[Stored data entries]
────────────────────────────────────────
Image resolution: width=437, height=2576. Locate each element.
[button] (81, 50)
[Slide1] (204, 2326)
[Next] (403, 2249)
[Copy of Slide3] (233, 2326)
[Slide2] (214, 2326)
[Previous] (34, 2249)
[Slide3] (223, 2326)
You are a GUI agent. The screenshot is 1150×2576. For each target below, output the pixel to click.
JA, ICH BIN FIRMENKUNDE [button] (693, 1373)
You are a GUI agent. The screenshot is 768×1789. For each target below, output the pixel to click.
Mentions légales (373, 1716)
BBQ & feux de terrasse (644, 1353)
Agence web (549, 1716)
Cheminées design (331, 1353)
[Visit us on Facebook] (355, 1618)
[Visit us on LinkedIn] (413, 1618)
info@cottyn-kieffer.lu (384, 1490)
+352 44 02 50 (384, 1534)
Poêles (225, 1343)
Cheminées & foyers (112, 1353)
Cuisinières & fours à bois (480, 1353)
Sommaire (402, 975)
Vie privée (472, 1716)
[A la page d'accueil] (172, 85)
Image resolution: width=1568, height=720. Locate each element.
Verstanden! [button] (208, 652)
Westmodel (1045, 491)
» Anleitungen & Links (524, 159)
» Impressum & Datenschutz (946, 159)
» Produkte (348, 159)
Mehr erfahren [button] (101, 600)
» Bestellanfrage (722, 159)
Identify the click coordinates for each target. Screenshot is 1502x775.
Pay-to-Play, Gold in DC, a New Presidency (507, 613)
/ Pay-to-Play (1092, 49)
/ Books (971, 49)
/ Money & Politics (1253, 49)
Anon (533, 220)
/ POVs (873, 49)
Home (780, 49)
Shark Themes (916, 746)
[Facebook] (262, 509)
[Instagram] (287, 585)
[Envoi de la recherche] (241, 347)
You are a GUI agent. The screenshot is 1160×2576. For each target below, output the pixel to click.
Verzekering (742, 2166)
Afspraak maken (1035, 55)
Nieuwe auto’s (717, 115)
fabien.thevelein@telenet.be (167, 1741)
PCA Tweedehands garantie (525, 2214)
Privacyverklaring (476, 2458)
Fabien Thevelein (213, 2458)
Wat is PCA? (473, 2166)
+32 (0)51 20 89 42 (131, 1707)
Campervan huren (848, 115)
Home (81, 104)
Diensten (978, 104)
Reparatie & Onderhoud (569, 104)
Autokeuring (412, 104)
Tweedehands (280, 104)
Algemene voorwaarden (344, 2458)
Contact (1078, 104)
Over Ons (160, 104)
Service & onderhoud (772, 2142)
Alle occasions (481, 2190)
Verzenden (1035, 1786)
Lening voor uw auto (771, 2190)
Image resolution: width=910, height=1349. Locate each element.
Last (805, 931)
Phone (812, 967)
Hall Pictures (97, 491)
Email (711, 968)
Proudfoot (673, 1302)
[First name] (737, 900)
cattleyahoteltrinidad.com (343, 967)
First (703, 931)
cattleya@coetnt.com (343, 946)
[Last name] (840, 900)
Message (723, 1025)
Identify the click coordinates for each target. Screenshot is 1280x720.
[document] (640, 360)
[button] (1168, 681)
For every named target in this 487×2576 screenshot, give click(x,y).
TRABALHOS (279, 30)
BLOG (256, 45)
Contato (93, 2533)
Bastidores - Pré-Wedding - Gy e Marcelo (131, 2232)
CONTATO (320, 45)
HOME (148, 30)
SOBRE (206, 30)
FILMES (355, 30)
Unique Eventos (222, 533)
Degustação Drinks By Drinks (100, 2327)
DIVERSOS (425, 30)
────────────────────────────────────────
Task brief –
Output each line of the records above exactly.

Task output –
Image resolution: width=437, height=2576. Locate each element.
[button] (81, 50)
[Slide1] (204, 2326)
[Next] (403, 2249)
[Copy of Slide3] (233, 2326)
[Slide2] (214, 2326)
[Previous] (34, 2249)
[Slide3] (223, 2326)
You are a GUI agent. The screenshot is 1150×2576. For each target below, output the pixel to click.
JA, ICH BIN FIRMENKUNDE [button] (693, 1373)
You are a GUI agent. The screenshot is 768×1789. For each target below, output the pixel to click.
Mentions légales (373, 1716)
BBQ & feux de terrasse (644, 1353)
Agence web (549, 1716)
Cheminées design (331, 1353)
[Visit us on Facebook] (355, 1618)
[Visit us on LinkedIn] (413, 1618)
info@cottyn-kieffer.lu (384, 1490)
+352 44 02 50 (384, 1534)
Poêles (225, 1343)
Cheminées & foyers (112, 1353)
Cuisinières & fours à bois (480, 1353)
Sommaire (402, 975)
Vie privée (472, 1716)
[A la page d'accueil] (172, 85)
Image resolution: width=1568, height=720. Locate each element.
Verstanden! [button] (208, 652)
Westmodel (1045, 491)
» Anleitungen & Links (524, 159)
» Impressum & Datenschutz (946, 159)
» Produkte (348, 159)
Mehr erfahren [button] (101, 600)
» Bestellanfrage (722, 159)
Identify the click coordinates for each target. Screenshot is 1502x775.
Pay-to-Play, Gold in DC, a New Presidency (507, 613)
/ Pay-to-Play (1092, 49)
/ Books (971, 49)
/ Money & Politics (1253, 49)
Anon (533, 220)
/ POVs (873, 49)
Home (780, 49)
Shark Themes (916, 746)
[Facebook] (262, 509)
[Instagram] (287, 585)
[Envoi de la recherche] (241, 347)
You are a GUI agent. The screenshot is 1160×2576. For each target below, output the pixel to click.
Verzekering (742, 2166)
Afspraak maken (1035, 55)
Nieuwe auto’s (717, 115)
fabien.thevelein@telenet.be (167, 1741)
PCA Tweedehands garantie (525, 2214)
Privacyverklaring (476, 2458)
Fabien Thevelein (213, 2458)
Wat is PCA? (473, 2166)
+32 (0)51 20 89 42 (131, 1707)
Campervan huren (848, 115)
Home (81, 104)
Diensten (978, 104)
Reparatie & Onderhoud (569, 104)
Autokeuring (412, 104)
Tweedehands (280, 104)
Algemene voorwaarden (344, 2458)
Contact (1078, 104)
Over Ons (160, 104)
Service & onderhoud (772, 2142)
Alle occasions (481, 2190)
Verzenden (1035, 1786)
Lening voor uw auto (771, 2190)
Image resolution: width=910, height=1349. Locate each element.
Last (805, 931)
Phone (812, 967)
Hall Pictures (97, 491)
Email (711, 968)
Proudfoot (673, 1302)
[First name] (737, 900)
cattleyahoteltrinidad.com (343, 967)
First (703, 931)
cattleya@coetnt.com (343, 946)
[Last name] (840, 900)
Message (723, 1025)
Identify the click coordinates for each target. Screenshot is 1280x720.
[document] (640, 360)
[button] (1168, 681)
For every named target in this 487×2576 screenshot, give click(x,y).
TRABALHOS (279, 30)
BLOG (256, 45)
Contato (93, 2533)
Bastidores - Pré-Wedding - Gy e Marcelo (131, 2232)
CONTATO (320, 45)
HOME (148, 30)
SOBRE (206, 30)
FILMES (355, 30)
Unique Eventos (222, 533)
Degustação Drinks By Drinks (100, 2327)
DIVERSOS (425, 30)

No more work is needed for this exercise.